City: No choice at Ferranti
THIS is decision week for 50,000 Ferranti shareholders - either they swallow their pride and accept a paltry 1p a share offer from GEC or see the company go into receivership. Shareholders might still think they have a choice in the matter, but in truth they don't. Some continue to believe they'll get more out of an administration than GEC is offering, but even if this were the case (which is doubtful), it's not actually an option. When the fraud that sunk Ferranti was discovered four years ago, the banks took a floating charge over all the company's assets in return for new money. This gives them the right to call the shots; if GEC is unable to secure Ferranti's debts via a takeover, bankers will call in receivers, not administrators.

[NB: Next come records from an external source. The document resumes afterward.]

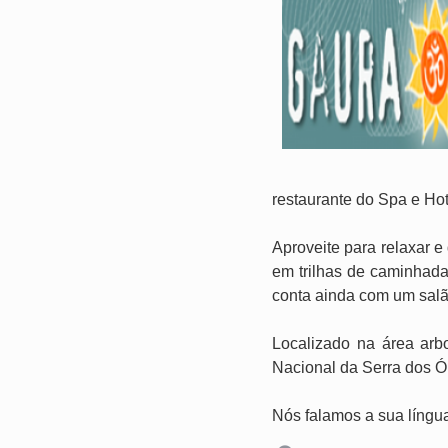
restaurante do Spa e Ho
Aproveite para relaxar 
em trilhas de caminhada
conta ainda com um salã
Localizado na área arb
Nacional da Serra dos Ór
Nós falamos a sua língu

I've rarely seen or heard a man more miserable in his task than Eugene Anderson, Ferranti's chairman, as be pleads with angry shareholders to accept the bid knowing he is more likely to fail than succeed; he needs 90 per cent in favour for the thing to go through, a tall order for a company with 48,000 small shareholders. Many of them tell him there's no point in accepting such an insulting offer; if by not doing so they create nuisance value for the banks, who have behaved abominably throughout Ferranti's four-year struggle for survival, it'll be worth it. It's not, however, just their own interests they should be thinking of; it's those of Ferranti's unsecured creditors and employees. If the money is really not worth having, why not do as Mr Anderson suggests - accept and give the proceeds to charity.